▶ **Activity**
Leave the pictures in the listing below aside and reproduce exactly the lines starting with the one with "Find the location of a particular element." and going on through the one with "Task: Click on the api", both ends included.

*** Records shown Section Begins ***

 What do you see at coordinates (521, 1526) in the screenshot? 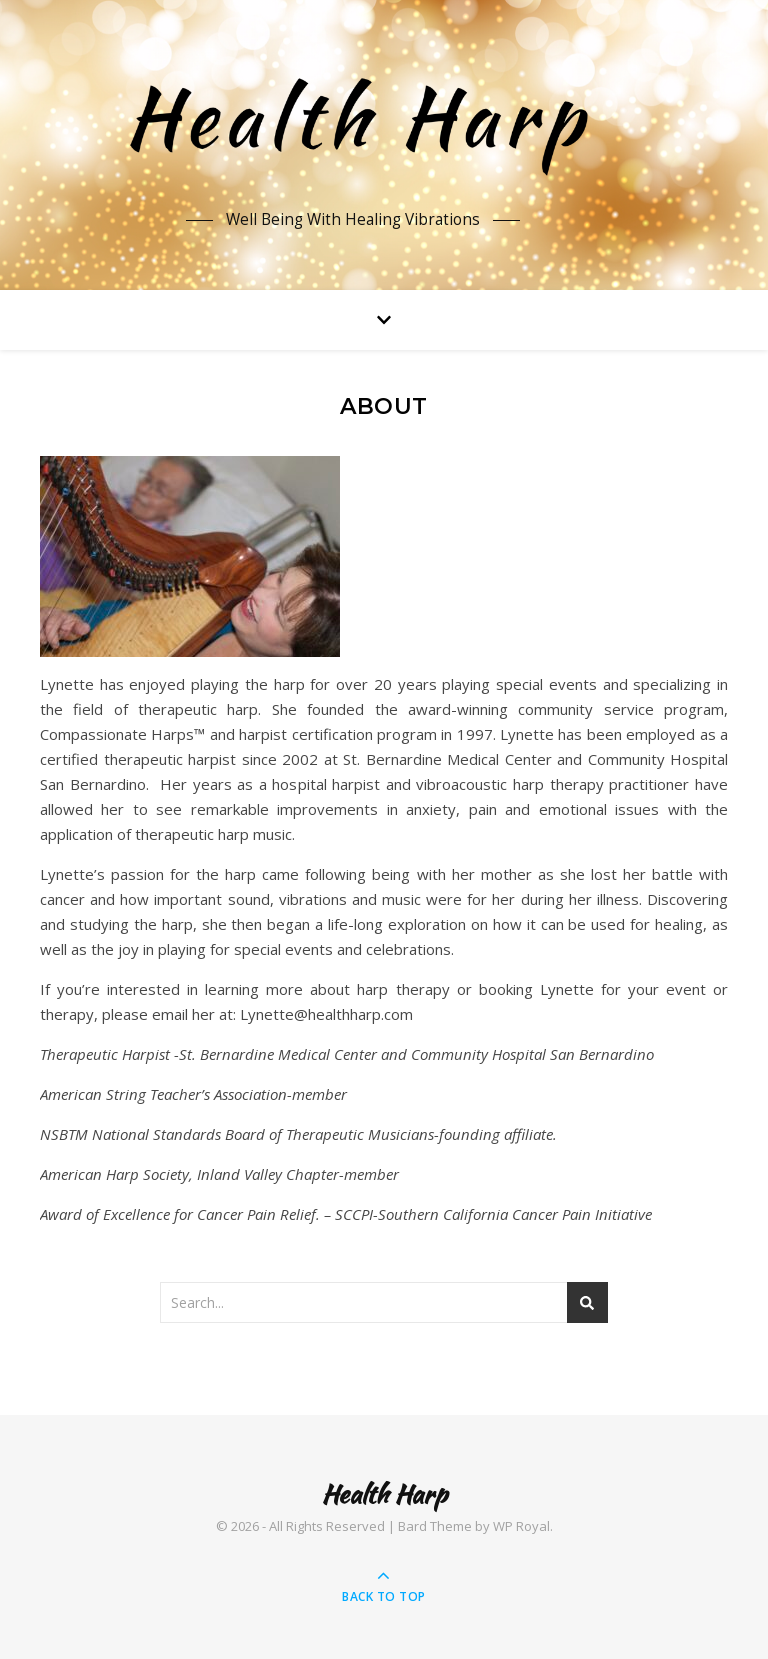
I see `WP Royal` at bounding box center [521, 1526].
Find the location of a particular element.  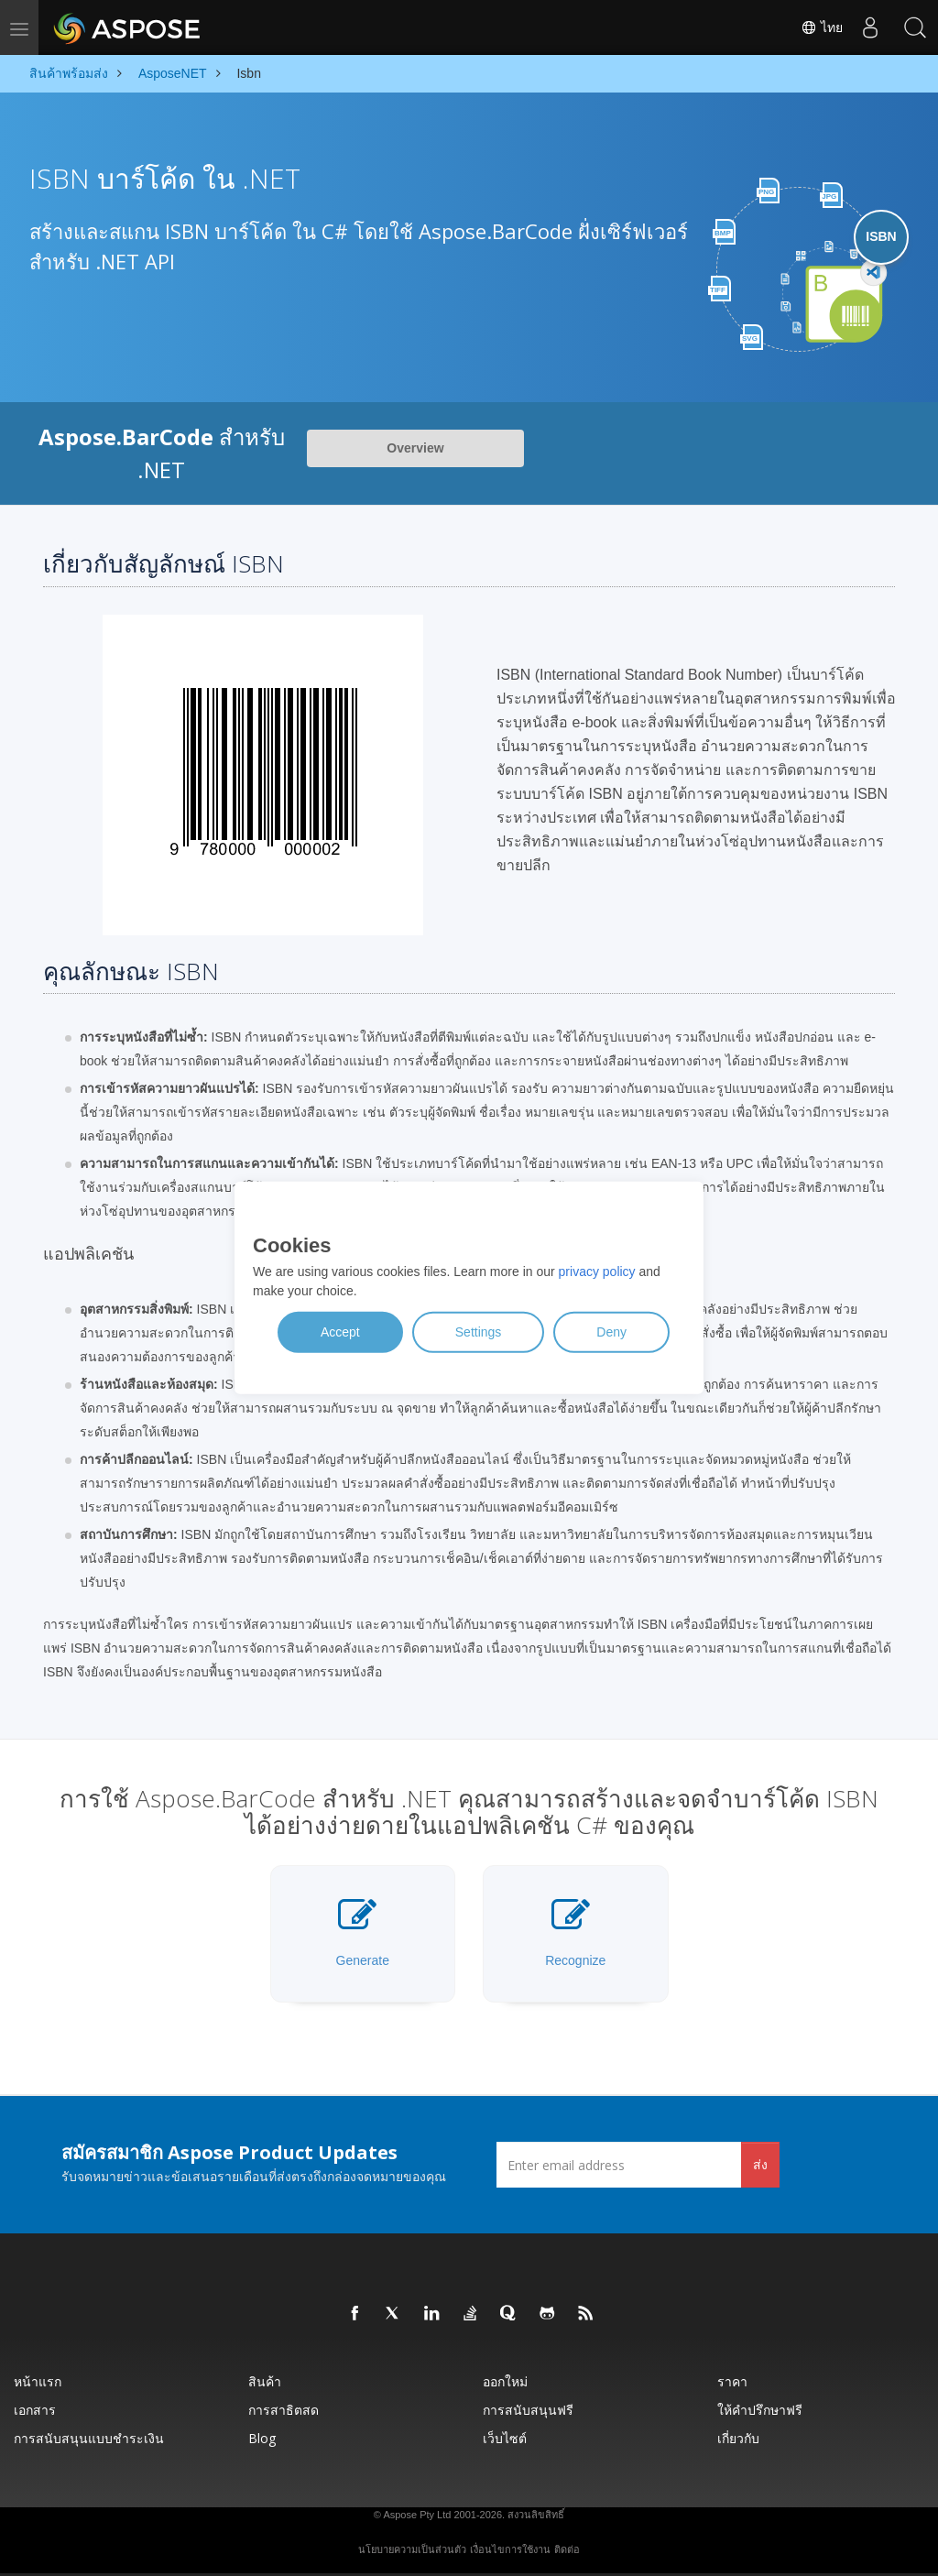

Generate is located at coordinates (362, 1932).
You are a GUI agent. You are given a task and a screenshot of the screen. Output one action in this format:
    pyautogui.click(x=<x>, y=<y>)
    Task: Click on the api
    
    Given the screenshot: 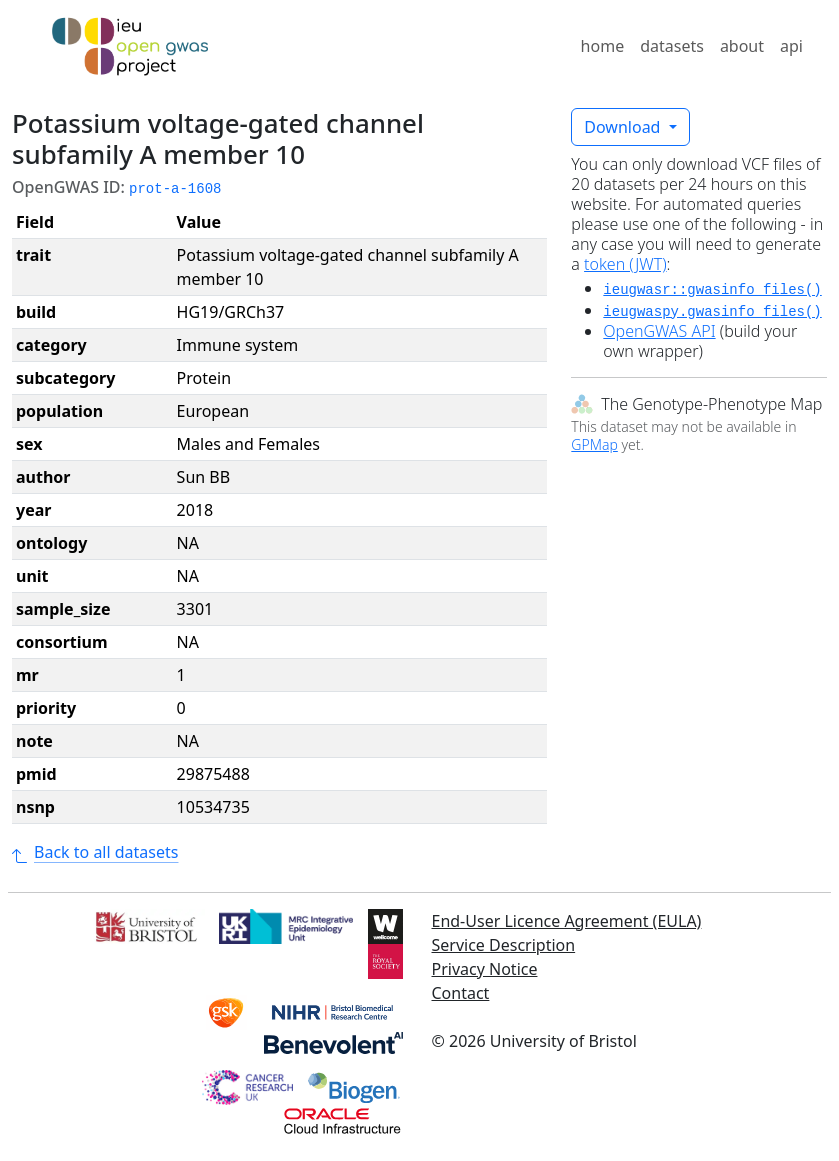 What is the action you would take?
    pyautogui.click(x=791, y=46)
    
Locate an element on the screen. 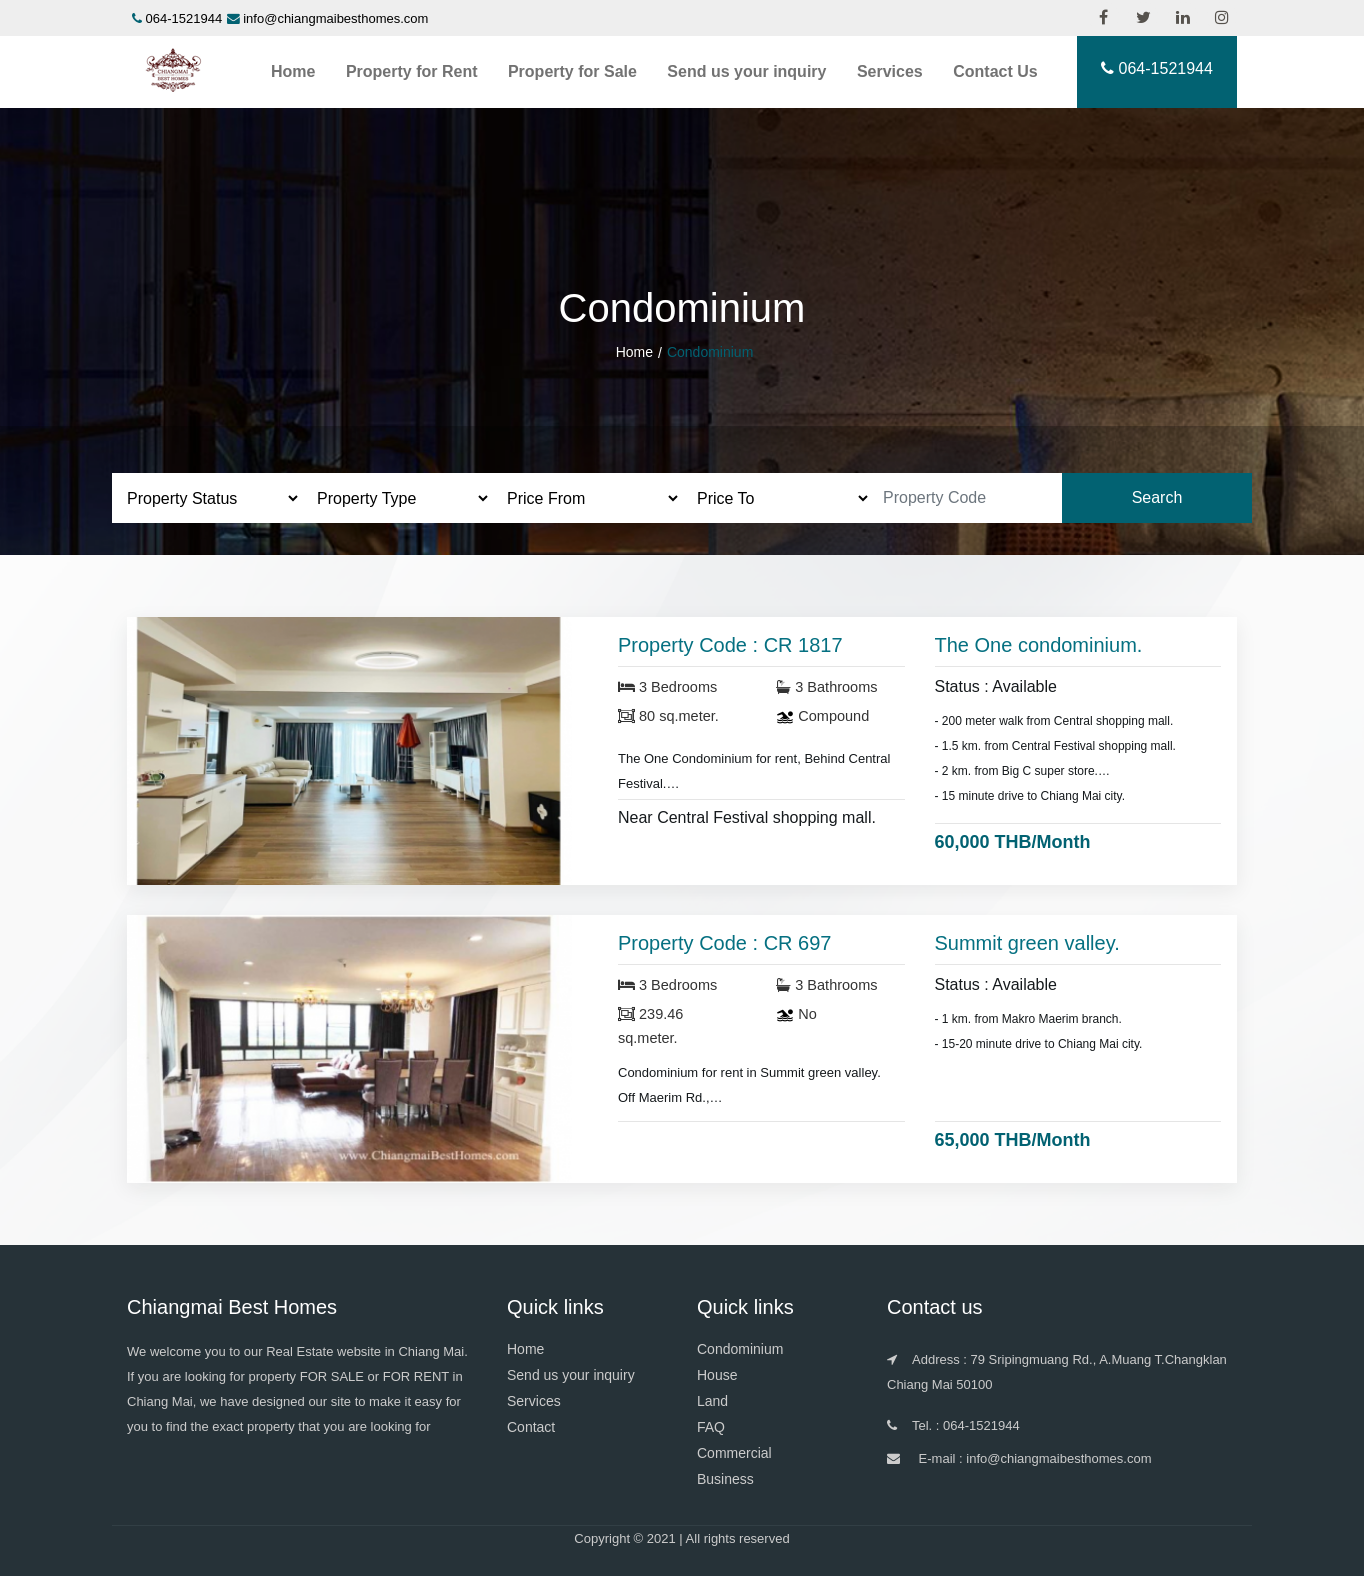  3 Bathrooms is located at coordinates (826, 687).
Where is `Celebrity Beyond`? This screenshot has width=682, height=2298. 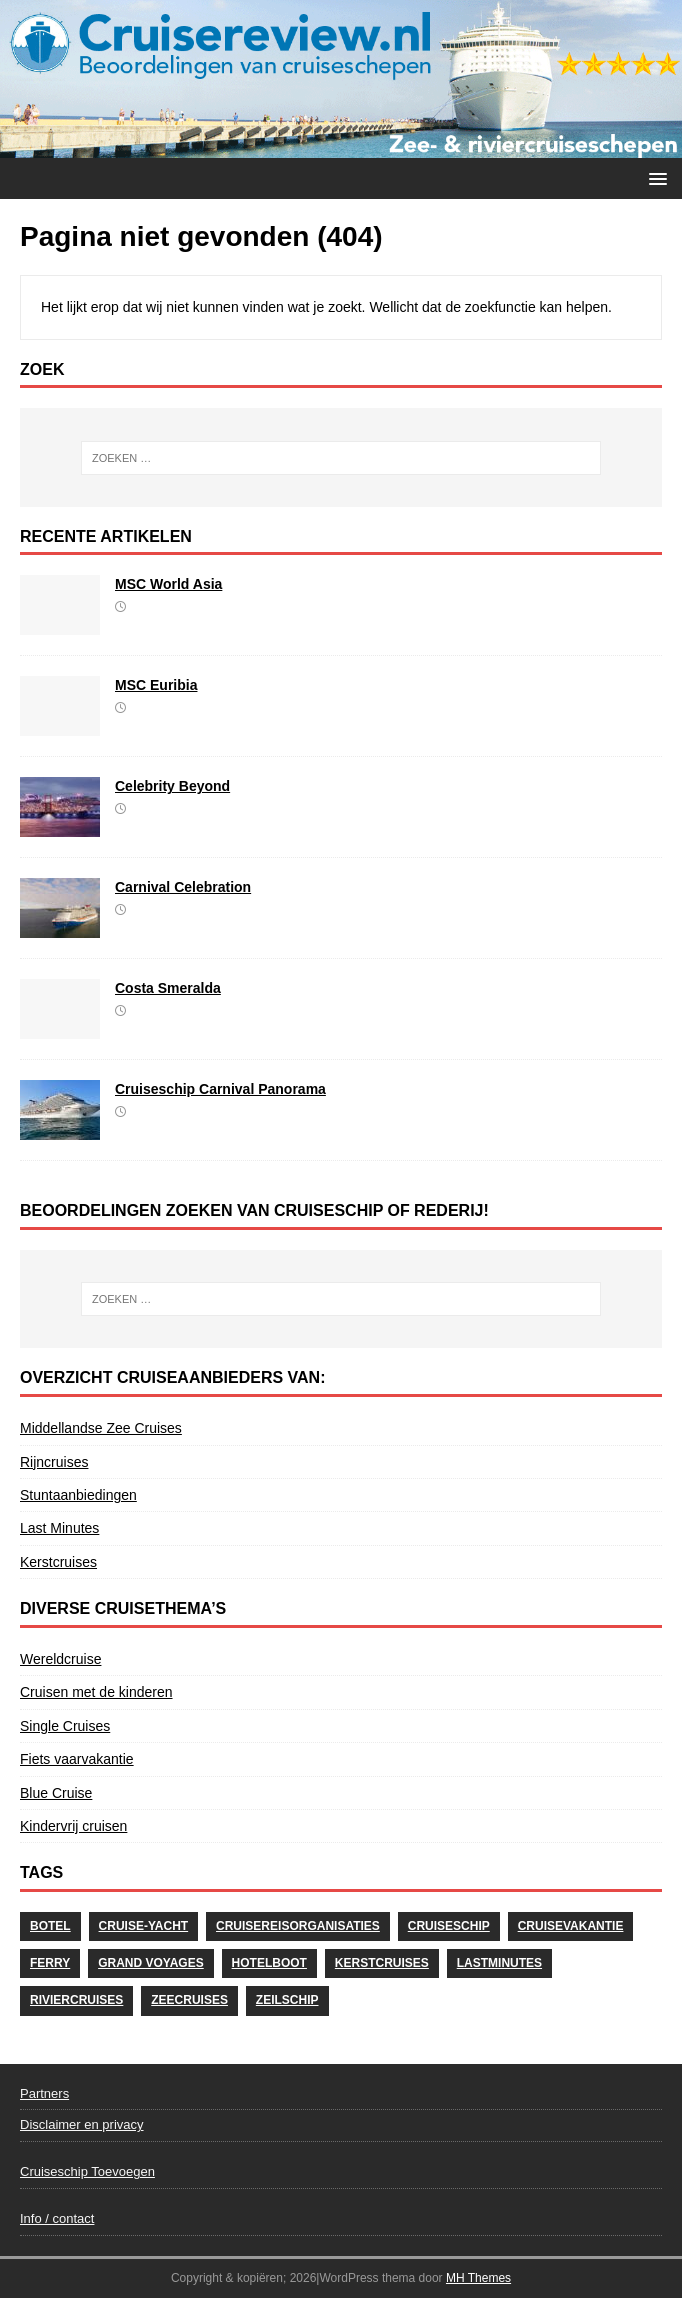 Celebrity Beyond is located at coordinates (172, 786).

*** Records shown Section Ends ***

▶ **Result for this task**
Find the location of a particular element.  

Generate is located at coordinates (362, 1932).
You are a GUI agent. You are given a task and a screenshot of the screen. Output one action in this format:
    pyautogui.click(x=<x>, y=<y>)
    Task: Click on the api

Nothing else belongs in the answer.